Eat up 'big bellies' are good for environment

By Kevin StabinskyNovember 13, 2008

Eat up: 'big bellies' are good for environment
(Photo Credit: U.S. Army) VIEW ORIGINAL

FORT MCPHERSON, Ga. -- Unlike many people watching their weight, the environmental agency on Fort McPherson and Fort Gillem are opting for "big bellies."

To help reduce trash heading to landfills, the Fort Gillem Environmental Office staff is placing the big belly solar trash cans on Fort McPherson, said Fred Jordan, environmental protection specialist, Base Realignment and Closure (BRAC) Environmental Office.

The big belly trash can, designed by the Seahorse Power Company, is solar powered and may be environmentally safer and friendlier then normal trash cans. It has already been tested successfully in cities like Boston.

The can compresses waste inside the bin, said Owen Nuttall, chief of the BRAC Environmental Office. As trash accumulates, the sensors inside, powered by the solar panel on the top of the can, trigger, activating a compressor.

According to the big belly solar compactor Web site, www.bigbellysolar.com, the can holds up to five times as much trash, up to 150 gallons, before it needs emptying. Once emptied, the waste is condensed into a 40-pound brick.

Besides cutting down the amount of waste in landfills, the can has secondary effects, Jordan said.

Other benefits of a can that can hold more waste include:

-- less manpower

-- reduced truck and fuel costs to the government to empty full cans

-- less greenhouse gas emissions

-- the need for fewer landfills

"We need to reduce the garbage we put on landfills, which strains the environment," he said.

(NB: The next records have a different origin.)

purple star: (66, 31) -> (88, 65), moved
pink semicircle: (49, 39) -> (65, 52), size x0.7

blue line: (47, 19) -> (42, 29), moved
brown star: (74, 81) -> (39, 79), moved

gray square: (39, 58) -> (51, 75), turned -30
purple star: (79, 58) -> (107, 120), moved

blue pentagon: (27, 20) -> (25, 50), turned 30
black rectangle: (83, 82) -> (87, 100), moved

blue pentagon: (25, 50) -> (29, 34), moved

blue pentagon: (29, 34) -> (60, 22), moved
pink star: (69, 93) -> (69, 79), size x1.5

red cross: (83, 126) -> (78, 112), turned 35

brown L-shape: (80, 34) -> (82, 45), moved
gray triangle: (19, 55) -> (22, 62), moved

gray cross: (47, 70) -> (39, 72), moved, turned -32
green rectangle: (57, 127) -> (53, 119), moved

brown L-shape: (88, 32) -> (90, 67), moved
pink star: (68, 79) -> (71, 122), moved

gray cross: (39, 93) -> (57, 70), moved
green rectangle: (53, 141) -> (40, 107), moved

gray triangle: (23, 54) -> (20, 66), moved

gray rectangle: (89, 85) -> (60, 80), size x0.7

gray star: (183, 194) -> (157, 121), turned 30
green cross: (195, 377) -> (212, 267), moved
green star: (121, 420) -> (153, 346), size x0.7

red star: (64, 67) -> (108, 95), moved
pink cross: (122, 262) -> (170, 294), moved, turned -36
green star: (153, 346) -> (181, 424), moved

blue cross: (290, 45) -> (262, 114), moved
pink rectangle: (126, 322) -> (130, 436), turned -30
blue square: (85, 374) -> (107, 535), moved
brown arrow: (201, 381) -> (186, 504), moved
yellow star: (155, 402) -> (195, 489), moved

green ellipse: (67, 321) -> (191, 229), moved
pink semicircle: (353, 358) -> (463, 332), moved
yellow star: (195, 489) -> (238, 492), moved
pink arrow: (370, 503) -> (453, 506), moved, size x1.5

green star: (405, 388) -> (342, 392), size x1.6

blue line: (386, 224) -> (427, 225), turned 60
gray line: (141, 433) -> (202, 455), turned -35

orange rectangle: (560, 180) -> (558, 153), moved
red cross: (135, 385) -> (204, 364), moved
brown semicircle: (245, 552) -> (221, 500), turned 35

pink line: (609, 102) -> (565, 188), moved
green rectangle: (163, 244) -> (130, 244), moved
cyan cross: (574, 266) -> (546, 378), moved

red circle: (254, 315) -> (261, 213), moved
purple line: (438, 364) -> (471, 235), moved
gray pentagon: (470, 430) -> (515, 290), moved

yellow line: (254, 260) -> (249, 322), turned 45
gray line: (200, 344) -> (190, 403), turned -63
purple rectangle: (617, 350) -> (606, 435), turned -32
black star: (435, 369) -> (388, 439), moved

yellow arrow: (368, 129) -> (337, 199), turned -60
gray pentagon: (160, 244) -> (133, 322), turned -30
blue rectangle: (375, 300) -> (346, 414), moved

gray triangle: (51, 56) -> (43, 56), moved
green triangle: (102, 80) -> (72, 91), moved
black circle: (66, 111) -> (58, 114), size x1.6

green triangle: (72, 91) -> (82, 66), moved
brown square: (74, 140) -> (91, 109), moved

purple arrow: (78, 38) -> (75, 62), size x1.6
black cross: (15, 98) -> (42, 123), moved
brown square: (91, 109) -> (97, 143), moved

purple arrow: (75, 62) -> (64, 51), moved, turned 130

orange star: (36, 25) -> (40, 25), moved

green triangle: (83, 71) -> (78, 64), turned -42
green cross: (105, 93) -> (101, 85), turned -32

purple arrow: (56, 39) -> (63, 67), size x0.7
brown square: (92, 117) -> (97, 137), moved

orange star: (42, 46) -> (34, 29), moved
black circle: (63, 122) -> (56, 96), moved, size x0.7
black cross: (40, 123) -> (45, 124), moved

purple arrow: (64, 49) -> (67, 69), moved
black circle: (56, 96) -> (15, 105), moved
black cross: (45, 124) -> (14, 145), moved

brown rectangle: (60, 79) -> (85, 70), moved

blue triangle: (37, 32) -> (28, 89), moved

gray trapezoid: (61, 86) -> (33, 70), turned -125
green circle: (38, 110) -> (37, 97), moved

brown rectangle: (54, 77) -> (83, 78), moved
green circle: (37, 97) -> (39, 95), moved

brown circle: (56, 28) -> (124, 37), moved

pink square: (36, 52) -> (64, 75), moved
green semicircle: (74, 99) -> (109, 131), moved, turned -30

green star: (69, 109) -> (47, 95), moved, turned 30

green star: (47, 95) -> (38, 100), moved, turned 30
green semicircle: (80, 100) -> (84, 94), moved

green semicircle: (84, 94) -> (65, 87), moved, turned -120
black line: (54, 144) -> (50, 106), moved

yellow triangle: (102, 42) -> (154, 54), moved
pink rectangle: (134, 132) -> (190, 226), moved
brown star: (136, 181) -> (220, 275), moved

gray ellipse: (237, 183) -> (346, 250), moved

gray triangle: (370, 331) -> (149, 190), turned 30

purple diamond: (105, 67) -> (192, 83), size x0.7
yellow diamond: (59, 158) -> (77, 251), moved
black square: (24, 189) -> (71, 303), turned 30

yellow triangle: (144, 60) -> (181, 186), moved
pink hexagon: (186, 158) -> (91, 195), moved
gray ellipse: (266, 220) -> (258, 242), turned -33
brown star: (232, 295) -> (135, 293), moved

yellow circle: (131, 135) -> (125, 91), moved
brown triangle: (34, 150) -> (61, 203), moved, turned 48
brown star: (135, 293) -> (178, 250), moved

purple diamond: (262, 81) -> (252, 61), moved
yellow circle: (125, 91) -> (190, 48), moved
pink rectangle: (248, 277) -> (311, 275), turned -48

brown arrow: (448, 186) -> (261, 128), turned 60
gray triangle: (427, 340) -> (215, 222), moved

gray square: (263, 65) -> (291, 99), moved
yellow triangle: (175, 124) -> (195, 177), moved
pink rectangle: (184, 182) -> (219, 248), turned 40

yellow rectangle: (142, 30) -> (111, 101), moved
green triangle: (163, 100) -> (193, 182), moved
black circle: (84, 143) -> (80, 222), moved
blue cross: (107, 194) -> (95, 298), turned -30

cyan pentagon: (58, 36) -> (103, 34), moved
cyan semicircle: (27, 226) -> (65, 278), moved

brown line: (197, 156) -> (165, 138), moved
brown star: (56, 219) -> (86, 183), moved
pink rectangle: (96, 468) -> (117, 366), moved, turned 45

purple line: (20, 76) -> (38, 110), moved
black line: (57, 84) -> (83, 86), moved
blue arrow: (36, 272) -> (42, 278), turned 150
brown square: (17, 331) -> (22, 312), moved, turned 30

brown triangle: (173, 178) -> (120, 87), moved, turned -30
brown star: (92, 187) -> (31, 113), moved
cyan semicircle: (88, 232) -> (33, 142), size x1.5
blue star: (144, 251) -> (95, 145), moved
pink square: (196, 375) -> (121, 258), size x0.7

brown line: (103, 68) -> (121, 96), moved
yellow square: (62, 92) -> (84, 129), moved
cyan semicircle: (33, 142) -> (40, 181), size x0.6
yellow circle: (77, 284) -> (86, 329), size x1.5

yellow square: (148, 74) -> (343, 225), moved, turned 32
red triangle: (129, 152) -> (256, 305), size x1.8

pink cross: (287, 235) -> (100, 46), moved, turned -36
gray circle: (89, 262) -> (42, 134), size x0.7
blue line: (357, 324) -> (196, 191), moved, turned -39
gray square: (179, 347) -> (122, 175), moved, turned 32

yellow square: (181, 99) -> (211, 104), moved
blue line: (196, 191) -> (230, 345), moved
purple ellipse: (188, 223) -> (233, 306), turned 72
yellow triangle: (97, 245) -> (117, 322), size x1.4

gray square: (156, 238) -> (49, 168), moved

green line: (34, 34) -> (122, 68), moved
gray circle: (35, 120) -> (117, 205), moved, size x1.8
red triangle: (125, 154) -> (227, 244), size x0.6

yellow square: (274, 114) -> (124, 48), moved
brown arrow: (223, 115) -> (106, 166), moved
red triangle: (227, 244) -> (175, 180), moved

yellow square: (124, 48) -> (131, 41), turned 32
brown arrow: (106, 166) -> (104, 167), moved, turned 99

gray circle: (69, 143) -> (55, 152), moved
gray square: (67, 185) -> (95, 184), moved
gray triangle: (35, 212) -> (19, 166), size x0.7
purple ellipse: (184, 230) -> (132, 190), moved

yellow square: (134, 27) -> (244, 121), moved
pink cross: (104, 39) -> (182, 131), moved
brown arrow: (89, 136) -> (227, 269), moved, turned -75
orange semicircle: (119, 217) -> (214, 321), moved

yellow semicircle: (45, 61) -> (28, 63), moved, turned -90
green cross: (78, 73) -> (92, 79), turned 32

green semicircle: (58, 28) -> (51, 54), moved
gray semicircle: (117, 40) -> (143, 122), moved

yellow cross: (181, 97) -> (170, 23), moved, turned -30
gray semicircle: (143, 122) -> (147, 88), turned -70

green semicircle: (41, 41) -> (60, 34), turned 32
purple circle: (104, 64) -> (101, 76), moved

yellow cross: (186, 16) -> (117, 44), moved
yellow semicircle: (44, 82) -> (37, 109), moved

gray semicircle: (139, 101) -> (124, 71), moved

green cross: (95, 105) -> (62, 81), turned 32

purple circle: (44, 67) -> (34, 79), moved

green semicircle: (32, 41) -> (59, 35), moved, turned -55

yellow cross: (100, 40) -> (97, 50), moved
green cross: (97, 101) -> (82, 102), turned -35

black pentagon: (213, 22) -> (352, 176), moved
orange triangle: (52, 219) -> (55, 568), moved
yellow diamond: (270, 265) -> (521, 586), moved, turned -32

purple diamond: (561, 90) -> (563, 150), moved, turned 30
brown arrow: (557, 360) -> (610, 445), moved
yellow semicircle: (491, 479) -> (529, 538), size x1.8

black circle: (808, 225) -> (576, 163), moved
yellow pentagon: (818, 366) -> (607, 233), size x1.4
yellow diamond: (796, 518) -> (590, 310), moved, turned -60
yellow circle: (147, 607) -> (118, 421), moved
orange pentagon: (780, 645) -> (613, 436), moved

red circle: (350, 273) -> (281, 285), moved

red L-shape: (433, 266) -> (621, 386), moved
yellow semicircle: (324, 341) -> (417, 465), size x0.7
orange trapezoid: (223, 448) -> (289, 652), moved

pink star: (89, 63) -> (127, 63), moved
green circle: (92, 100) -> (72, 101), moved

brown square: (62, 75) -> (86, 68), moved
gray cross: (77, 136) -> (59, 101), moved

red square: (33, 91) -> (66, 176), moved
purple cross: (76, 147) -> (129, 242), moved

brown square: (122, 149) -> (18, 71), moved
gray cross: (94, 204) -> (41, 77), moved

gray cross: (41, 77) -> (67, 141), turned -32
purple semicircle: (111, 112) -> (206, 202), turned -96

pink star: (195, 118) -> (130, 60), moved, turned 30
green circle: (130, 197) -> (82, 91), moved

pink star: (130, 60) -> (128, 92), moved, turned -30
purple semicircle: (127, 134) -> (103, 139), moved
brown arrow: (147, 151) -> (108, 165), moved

The Environmental Office staff has installed three of the devices on Fort McPherson: one at Early Park, one at the pavilion behind Bldg. 200 and one at the Mini-Mall.

"We hope the cans catch on and help reduce the amount of trash created by the community," Nuttall said.

In the south there are a lot of landfills, so people aren't used to working toward recycling and reducing waste, Nuttall added. To help encourage recycling, the big belly trash can has a recycling bin attached to it.

" You have to make it easy," Nuttall said of changing people's attitudes toward caring for the environment. "We try to make it as easy as possible."